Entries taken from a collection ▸

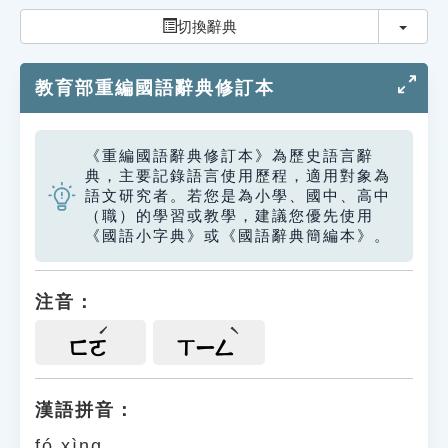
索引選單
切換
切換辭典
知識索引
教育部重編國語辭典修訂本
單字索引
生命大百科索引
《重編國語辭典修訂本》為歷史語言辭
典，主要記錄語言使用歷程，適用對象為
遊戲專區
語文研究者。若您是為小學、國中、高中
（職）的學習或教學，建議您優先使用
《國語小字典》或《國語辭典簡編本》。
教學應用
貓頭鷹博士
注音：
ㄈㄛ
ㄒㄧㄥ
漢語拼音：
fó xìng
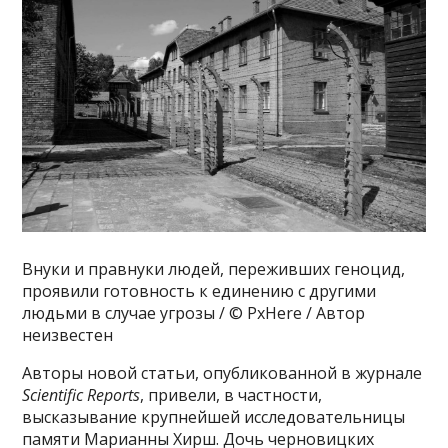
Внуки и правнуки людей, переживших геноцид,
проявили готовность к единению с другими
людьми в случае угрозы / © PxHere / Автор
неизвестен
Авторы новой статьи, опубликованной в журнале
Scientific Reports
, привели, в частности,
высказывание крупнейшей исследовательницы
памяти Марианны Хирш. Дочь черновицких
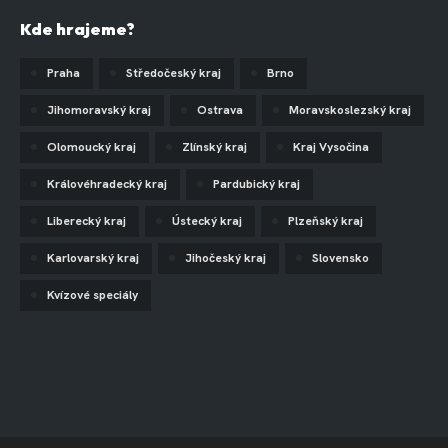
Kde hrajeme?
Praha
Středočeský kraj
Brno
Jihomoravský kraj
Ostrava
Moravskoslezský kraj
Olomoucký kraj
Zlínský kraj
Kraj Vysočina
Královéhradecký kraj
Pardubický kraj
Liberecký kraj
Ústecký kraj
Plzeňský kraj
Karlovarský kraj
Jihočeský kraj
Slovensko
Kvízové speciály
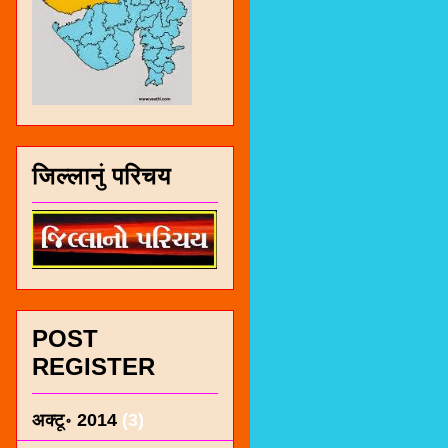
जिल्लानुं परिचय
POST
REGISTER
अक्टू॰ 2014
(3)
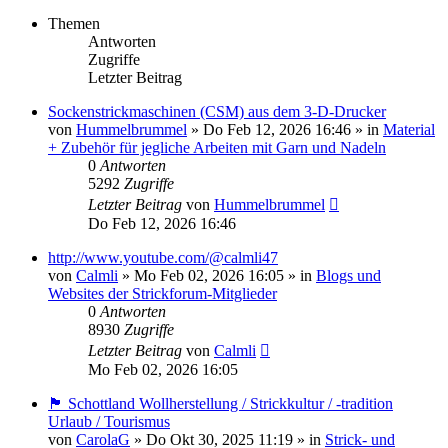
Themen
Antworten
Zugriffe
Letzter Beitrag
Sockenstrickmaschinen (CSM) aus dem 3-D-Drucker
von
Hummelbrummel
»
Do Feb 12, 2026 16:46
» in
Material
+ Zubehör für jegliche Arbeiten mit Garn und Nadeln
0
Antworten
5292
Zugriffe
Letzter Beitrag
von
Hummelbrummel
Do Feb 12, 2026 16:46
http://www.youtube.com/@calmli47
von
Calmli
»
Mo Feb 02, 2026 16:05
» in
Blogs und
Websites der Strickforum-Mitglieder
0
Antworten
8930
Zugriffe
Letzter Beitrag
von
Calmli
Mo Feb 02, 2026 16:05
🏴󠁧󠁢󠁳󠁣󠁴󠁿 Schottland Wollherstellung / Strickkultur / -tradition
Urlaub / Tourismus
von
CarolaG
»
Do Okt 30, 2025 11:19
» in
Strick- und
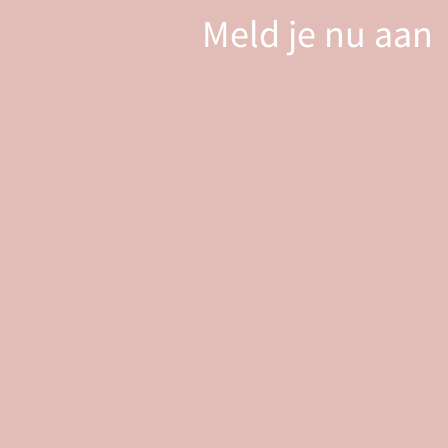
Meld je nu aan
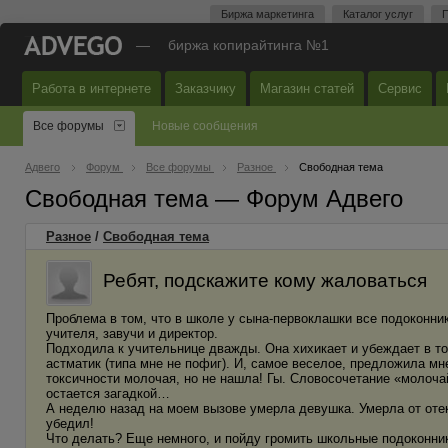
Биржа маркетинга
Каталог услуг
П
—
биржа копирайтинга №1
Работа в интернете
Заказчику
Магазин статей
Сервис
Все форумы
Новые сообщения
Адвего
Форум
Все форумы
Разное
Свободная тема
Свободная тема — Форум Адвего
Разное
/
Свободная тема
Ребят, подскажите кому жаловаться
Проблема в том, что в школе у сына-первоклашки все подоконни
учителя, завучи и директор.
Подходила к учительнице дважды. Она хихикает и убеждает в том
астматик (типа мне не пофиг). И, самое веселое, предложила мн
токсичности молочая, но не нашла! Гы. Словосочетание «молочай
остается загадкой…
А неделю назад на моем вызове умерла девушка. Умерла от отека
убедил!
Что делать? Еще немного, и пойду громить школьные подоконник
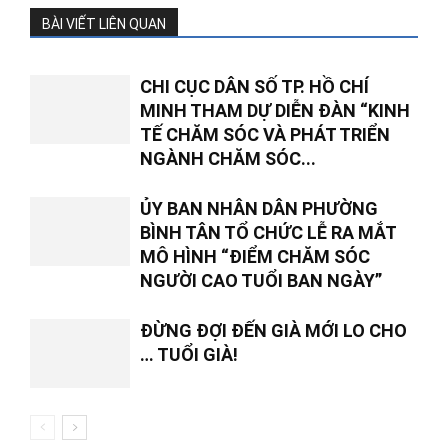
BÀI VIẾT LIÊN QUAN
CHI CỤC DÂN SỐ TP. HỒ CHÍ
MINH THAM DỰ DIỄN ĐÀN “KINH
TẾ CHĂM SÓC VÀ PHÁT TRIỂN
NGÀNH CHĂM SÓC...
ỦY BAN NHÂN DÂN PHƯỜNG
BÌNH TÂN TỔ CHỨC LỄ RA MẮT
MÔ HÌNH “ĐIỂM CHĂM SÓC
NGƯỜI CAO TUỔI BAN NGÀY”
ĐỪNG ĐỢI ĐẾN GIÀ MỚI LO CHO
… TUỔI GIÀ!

WHAT IS NEEDED ▸ Would you please restate the records word for word, excluding any images?

RESPONSE TO THIS TASK ▸
索引選單
切換
切換辭典
知識索引
教育部重編國語辭典修訂本
單字索引
生命大百科索引
《重編國語辭典修訂本》為歷史語言辭
典，主要記錄語言使用歷程，適用對象為
遊戲專區
語文研究者。若您是為小學、國中、高中
（職）的學習或教學，建議您優先使用
《國語小字典》或《國語辭典簡編本》。
教學應用
貓頭鷹博士
注音：
ㄈㄛ
ㄒㄧㄥ
漢語拼音：
fó xìng
Внуки и правнуки людей, переживших геноцид,
проявили готовность к единению с другими
людьми в случае угрозы / © PxHere / Автор
неизвестен
Авторы новой статьи, опубликованной в журнале
Scientific Reports
, привели, в частности,
высказывание крупнейшей исследовательницы
памяти Марианны Хирш. Дочь черновицких
Kde hrajeme?
Praha
Středočeský kraj
Brno
Jihomoravský kraj
Ostrava
Moravskoslezský kraj
Olomoucký kraj
Zlínský kraj
Kraj Vysočina
Královéhradecký kraj
Pardubický kraj
Liberecký kraj
Ústecký kraj
Plzeňský kraj
Karlovarský kraj
Jihočeský kraj
Slovensko
Kvízové speciály
जिल्लानुं परिचय
POST
REGISTER
अक्टू॰ 2014
(3)
Themen
Antworten
Zugriffe
Letzter Beitrag
Sockenstrickmaschinen (CSM) aus dem 3-D-Drucker
von
Hummelbrummel
»
Do Feb 12, 2026 16:46
» in
Material
+ Zubehör für jegliche Arbeiten mit Garn und Nadeln
0
Antworten
5292
Zugriffe
Letzter Beitrag
von
Hummelbrummel
Do Feb 12, 2026 16:46
http://www.youtube.com/@calmli47
von
Calmli
»
Mo Feb 02, 2026 16:05
» in
Blogs und
Websites der Strickforum-Mitglieder
0
Antworten
8930
Zugriffe
Letzter Beitrag
von
Calmli
Mo Feb 02, 2026 16:05
🏴󠁧󠁢󠁳󠁣󠁴󠁿 Schottland Wollherstellung / Strickkultur / -tradition
Urlaub / Tourismus
von
CarolaG
»
Do Okt 30, 2025 11:19
» in
Strick- und
Meld je nu aan
Биржа маркетинга
Каталог услуг
П
—
биржа копирайтинга №1
Работа в интернете
Заказчику
Магазин статей
Сервис
Все форумы
Новые сообщения
Адвего
Форум
Все форумы
Разное
Свободная тема
Свободная тема — Форум Адвего
Разное
/
Свободная тема
Ребят, подскажите кому жаловаться
Проблема в том, что в школе у сына-первоклашки все подоконни
учителя, завучи и директор.
Подходила к учительнице дважды. Она хихикает и убеждает в том
астматик (типа мне не пофиг). И, самое веселое, предложила мн
токсичности молочая, но не нашла! Гы. Словосочетание «молочай
остается загадкой…
А неделю назад на моем вызове умерла девушка. Умерла от отека
убедил!
Что делать? Еще немного, и пойду громить школьные подоконник
BÀI VIẾT LIÊN QUAN
CHI CỤC DÂN SỐ TP. HỒ CHÍ
MINH THAM DỰ DIỄN ĐÀN “KINH
TẾ CHĂM SÓC VÀ PHÁT TRIỂN
NGÀNH CHĂM SÓC...
ỦY BAN NHÂN DÂN PHƯỜNG
BÌNH TÂN TỔ CHỨC LỄ RA MẮT
MÔ HÌNH “ĐIỂM CHĂM SÓC
NGƯỜI CAO TUỔI BAN NGÀY”
ĐỪNG ĐỢI ĐẾN GIÀ MỚI LO CHO
… TUỔI GIÀ!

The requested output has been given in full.